> [Task details]: In the entries below, which lines run from the one containing "as renovācijas" to the one containing "Не забудьте про автодиммер: он автоматически"? Copy exactly those lines, ends included, and no others.

==== The data ====

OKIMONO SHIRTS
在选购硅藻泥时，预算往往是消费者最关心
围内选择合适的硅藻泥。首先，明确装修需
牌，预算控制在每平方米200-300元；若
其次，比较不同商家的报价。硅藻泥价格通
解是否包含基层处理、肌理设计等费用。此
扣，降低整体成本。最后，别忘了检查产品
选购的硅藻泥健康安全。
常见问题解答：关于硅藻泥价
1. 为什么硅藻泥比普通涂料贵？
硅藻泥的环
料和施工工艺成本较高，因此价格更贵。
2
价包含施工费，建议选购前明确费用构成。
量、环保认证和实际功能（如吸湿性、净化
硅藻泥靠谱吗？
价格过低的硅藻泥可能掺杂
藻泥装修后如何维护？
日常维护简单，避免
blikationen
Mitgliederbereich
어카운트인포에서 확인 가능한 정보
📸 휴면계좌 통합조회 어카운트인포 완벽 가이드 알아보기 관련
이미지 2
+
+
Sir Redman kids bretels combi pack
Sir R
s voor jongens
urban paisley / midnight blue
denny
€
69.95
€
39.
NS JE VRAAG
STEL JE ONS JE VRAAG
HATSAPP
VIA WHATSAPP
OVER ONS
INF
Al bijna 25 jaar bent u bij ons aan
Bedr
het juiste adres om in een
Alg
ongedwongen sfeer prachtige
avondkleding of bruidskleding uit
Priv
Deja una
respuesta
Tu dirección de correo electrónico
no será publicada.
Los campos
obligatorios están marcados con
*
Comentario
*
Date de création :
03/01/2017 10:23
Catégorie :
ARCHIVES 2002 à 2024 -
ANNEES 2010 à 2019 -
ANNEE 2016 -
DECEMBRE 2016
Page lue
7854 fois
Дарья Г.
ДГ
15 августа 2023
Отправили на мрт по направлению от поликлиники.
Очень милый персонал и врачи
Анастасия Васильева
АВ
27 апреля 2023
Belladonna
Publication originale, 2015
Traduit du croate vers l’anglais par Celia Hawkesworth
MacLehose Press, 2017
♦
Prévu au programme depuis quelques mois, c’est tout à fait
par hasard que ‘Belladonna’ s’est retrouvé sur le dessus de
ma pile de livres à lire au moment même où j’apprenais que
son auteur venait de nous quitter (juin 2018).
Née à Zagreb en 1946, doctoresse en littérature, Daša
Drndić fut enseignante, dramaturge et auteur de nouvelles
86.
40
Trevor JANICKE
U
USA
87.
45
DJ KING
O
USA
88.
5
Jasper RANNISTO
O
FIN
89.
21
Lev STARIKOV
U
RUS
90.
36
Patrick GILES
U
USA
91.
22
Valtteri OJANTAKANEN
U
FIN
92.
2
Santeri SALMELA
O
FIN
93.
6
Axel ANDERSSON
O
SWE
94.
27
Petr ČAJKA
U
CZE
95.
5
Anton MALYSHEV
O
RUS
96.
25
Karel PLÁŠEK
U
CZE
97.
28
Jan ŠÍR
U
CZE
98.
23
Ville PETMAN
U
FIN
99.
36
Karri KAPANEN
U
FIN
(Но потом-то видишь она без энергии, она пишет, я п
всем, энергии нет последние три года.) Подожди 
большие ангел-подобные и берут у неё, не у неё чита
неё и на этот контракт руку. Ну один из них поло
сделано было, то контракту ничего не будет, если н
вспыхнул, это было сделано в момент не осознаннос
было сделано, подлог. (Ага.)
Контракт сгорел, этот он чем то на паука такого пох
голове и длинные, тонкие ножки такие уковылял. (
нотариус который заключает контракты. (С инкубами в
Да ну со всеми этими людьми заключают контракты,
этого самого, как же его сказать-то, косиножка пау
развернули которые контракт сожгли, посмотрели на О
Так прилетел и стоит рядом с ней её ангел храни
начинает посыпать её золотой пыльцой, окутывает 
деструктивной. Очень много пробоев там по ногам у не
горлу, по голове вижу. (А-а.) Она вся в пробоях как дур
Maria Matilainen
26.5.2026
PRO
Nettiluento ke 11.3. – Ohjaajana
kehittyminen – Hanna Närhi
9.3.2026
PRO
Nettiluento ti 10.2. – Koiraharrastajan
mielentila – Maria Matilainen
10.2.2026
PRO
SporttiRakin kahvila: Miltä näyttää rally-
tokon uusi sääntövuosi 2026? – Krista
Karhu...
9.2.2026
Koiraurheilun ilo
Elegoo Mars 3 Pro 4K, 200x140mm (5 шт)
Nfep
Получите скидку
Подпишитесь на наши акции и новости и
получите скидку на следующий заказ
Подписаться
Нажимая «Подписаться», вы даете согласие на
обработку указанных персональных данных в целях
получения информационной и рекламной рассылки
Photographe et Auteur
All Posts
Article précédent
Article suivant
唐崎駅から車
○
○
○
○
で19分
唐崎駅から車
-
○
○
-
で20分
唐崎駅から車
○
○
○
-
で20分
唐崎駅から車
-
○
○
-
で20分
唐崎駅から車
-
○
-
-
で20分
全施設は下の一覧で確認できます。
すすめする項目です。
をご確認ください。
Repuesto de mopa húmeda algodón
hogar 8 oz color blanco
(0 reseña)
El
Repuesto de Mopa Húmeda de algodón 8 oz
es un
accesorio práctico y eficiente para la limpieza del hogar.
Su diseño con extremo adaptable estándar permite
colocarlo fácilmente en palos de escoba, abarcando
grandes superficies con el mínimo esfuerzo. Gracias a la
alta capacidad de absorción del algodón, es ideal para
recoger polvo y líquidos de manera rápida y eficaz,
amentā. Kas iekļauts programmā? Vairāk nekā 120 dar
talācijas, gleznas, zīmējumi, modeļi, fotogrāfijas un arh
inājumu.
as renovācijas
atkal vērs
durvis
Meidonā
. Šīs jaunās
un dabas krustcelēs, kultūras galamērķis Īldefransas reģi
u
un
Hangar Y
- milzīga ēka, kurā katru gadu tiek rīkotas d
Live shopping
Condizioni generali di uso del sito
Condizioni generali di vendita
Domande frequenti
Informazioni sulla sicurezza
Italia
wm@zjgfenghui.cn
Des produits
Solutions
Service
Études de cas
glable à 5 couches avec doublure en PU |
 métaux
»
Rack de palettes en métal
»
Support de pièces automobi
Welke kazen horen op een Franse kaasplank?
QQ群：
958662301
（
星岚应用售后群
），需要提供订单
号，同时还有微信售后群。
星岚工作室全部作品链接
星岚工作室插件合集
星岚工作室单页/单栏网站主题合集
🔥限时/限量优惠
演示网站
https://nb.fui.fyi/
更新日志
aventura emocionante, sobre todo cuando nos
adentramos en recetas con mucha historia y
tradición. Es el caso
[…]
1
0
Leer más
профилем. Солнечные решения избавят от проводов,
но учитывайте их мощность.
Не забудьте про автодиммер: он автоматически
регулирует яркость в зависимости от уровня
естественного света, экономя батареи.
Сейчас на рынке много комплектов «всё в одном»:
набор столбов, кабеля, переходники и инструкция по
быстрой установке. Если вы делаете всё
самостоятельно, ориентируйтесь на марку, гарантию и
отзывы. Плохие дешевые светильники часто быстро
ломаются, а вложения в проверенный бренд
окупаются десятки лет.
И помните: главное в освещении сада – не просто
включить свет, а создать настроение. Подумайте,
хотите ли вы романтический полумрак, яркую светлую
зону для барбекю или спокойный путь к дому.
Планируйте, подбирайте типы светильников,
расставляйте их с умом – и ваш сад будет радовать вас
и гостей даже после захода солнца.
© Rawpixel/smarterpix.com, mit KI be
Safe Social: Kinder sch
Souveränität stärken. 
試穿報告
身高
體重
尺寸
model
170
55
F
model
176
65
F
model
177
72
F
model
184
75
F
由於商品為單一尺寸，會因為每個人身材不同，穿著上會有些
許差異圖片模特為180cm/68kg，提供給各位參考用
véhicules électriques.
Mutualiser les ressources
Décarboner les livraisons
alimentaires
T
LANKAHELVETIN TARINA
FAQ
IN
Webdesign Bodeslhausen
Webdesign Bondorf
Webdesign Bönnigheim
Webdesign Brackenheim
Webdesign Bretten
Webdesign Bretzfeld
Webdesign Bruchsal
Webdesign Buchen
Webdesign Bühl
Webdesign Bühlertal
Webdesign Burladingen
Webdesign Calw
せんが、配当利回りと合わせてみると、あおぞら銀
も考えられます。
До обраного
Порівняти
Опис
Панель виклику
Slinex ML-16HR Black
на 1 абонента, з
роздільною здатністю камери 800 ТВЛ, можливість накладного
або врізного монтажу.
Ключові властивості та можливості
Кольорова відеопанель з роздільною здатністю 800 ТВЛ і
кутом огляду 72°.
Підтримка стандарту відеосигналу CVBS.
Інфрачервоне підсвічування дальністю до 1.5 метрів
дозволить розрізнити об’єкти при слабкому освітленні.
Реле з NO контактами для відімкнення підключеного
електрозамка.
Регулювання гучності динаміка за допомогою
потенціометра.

====

> [Solution below]:
as renovācijas
atkal vērs
durvis
Meidonā
. Šīs jaunās
un dabas krustcelēs, kultūras galamērķis Īldefransas reģi
u
un
Hangar Y
- milzīga ēka, kurā katru gadu tiek rīkotas d
Live shopping
Condizioni generali di uso del sito
Condizioni generali di vendita
Domande frequenti
Informazioni sulla sicurezza
Italia
wm@zjgfenghui.cn
Des produits
Solutions
Service
Études de cas
glable à 5 couches avec doublure en PU |
 métaux
»
Rack de palettes en métal
»
Support de pièces automobi
Welke kazen horen op een Franse kaasplank?
QQ群：
958662301
（
星岚应用售后群
），需要提供订单
号，同时还有微信售后群。
星岚工作室全部作品链接
星岚工作室插件合集
星岚工作室单页/单栏网站主题合集
🔥限时/限量优惠
演示网站
https://nb.fui.fyi/
更新日志
aventura emocionante, sobre todo cuando nos
adentramos en recetas con mucha historia y
tradición. Es el caso
[…]
1
0
Leer más
профилем. Солнечные решения избавят от проводов,
но учитывайте их мощность.
Не забудьте про автодиммер: он автоматически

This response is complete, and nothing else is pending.